Having finished the training, we can test the circuit now on data points that it has never seen.

test_accuracy, y_test_pred = get_accuracy(
    bias = opt_bias, weight=weight, xvals=x_test, yvals=y_test
)

false_label = abs(y_test_pred - y_test) > 0

x_false = x_test[false_label]
y_false = y_test_pred[false_label]

print(f"The circuit has a test accuracy of {test_accuracy:.2}")
f, ax = plt.subplots()
ax.plot(x_test, y_test_pred, "o", label="predicted label")
ax.plot(x_false, y_false, "ro", label="false label")
ax.legend();

Testing the performance of the supervised learning algorithm on data that the algorithm has never seen before. As we can see it performs pretty well again.

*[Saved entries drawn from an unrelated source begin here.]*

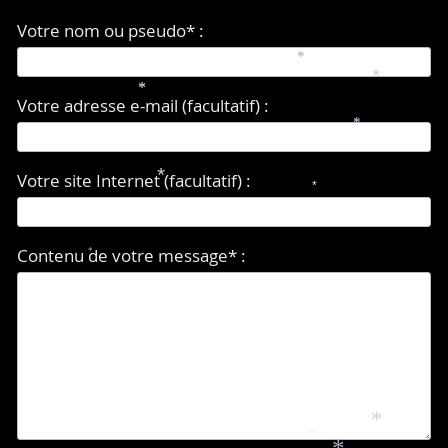
Votre nom ou pseudo* :
*
*
*
Votre adresse e-mail (facultatif) :
*
Votre site Internet (facultatif) :
*
*
Contenu de votre message* :
*
*
*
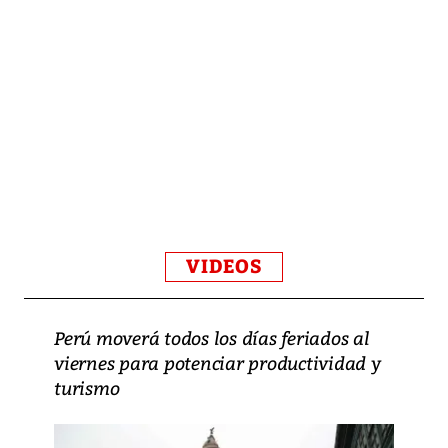
VIDEOS
Perú moverá todos los días feriados al
viernes para potenciar productividad y
turismo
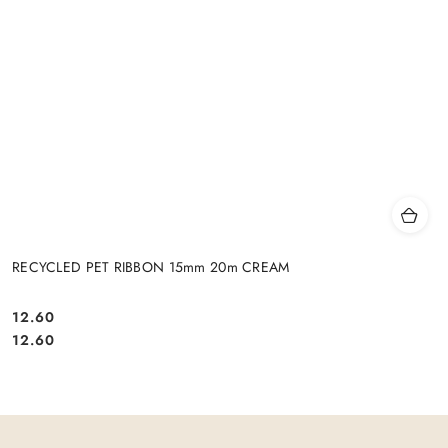
RECYCLED PET RIBBON 15mm 20m CREAM
12.60
Cena:
Cena:
12.60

Summary of classical supervised learning

In this lesson, we studied some basic concepts like training and classification for an extremely simple case. We saw:

the existence of a classification algorithm.
How it relates input and output label.
How it is trained.
How it is tested on test data.

In the first lesson on QML, we will see how this translate in the simplest fashion to quantum algorithms.